Gürcistan'ın Mtskheta Belediyesi'nin tarih ve kültürüyle iç içe geçmiş olan Mamkoda Manastırı, Mamkoda Dağı'nın zirvesinde yer alarak zamanın arka planında dayanıklılık ve inancın bir sembolü olarak durmaktadır. Bu ilginç anıt, Gürcistan'ın zengin mimari geleneğinin bir kanıtı olarak, hareketli Tiflis şehrine kısa bir sürüş mesafesinde bulunmaktadır.
Mamkoda Manastırı'nın mimarisi, Meryem Ana'ya adanmış bir haç kubbeli kilise, Aziz George'un salon tipi kilisesi ve bir çan kulesinden oluşmaktadır. Manastır çevresinde çeşitli ek binaların kalıntıları ve bir savunma duvarı dağınık halde bulunmaktadır; bunlar geçmişin yankılarını taşımaktadır. Kiliseler ve manastır kompleksi 9. yüzyıla kadar uzanmakta olup, 19. yüzyılda bir kadın manastırı eklenmiştir.

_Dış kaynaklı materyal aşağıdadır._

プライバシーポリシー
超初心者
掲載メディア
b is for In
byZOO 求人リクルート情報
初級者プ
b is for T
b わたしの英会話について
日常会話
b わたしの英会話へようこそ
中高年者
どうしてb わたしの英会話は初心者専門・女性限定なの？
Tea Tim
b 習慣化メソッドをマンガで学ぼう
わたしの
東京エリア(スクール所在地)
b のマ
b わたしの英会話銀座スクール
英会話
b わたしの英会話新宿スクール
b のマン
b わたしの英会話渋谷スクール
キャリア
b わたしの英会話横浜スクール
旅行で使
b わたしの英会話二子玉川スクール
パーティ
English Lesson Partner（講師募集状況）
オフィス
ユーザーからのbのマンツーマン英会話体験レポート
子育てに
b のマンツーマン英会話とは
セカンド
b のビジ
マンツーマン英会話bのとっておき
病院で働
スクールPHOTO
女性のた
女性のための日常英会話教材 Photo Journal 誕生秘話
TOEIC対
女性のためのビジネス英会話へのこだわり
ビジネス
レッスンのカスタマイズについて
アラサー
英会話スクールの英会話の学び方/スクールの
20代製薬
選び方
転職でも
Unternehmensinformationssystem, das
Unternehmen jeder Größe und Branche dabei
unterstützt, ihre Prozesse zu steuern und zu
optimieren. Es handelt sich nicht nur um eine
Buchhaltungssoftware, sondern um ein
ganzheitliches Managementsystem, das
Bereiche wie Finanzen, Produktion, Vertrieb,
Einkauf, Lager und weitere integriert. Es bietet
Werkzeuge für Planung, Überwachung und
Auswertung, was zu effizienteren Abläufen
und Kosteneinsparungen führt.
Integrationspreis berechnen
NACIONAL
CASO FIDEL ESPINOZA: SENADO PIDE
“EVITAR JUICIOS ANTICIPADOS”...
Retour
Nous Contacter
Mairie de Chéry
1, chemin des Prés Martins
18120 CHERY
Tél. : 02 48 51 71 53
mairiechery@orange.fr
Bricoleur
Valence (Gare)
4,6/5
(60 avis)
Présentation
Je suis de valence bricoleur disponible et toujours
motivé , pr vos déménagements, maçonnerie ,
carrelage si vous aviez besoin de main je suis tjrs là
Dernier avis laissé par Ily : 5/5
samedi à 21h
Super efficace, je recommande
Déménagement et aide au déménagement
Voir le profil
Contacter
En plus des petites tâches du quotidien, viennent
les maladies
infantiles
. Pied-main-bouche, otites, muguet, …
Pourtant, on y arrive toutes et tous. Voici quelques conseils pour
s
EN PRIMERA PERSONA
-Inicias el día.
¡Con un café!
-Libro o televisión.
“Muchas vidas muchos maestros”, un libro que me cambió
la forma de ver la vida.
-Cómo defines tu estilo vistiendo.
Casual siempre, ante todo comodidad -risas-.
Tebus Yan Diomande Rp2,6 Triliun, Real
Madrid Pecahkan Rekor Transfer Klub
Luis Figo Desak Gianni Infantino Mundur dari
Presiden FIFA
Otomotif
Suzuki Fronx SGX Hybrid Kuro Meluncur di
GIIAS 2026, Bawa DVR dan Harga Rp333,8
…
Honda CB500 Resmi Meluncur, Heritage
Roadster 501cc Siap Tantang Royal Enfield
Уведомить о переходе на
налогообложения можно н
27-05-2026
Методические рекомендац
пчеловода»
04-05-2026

Bu dönemde, Rus rahibeler küçük bir okul ve hastane kurarak, bu alanın ruhsal ve sosyal bir merkez olma rolünü pekiştirmiştir. Manastır arazisinde korunmuş bir tıbbi depo bulunmaktadır; bu, sitenin tarih boyunca çok işlevli kullanımına dair kalıcı bir kanıttır.
Manastırın kalıcı mirası, 1924'te komünist rejimin Aziz George Kilisesi'ni havaya uçurmasıyla sarsılmıştır; bu olay, Mamkoda'daki manastır yaşamının uzun yıllar sona erdiğini işaret etmektedir. 2006 yılına kadar restorasyon çalışmaları, Meryem Ana Kilisesi'ni yeniden hayata döndürerek, rahiplerin duvarları içinde hizmetlerine devam etmelerine olanak tanımıştır.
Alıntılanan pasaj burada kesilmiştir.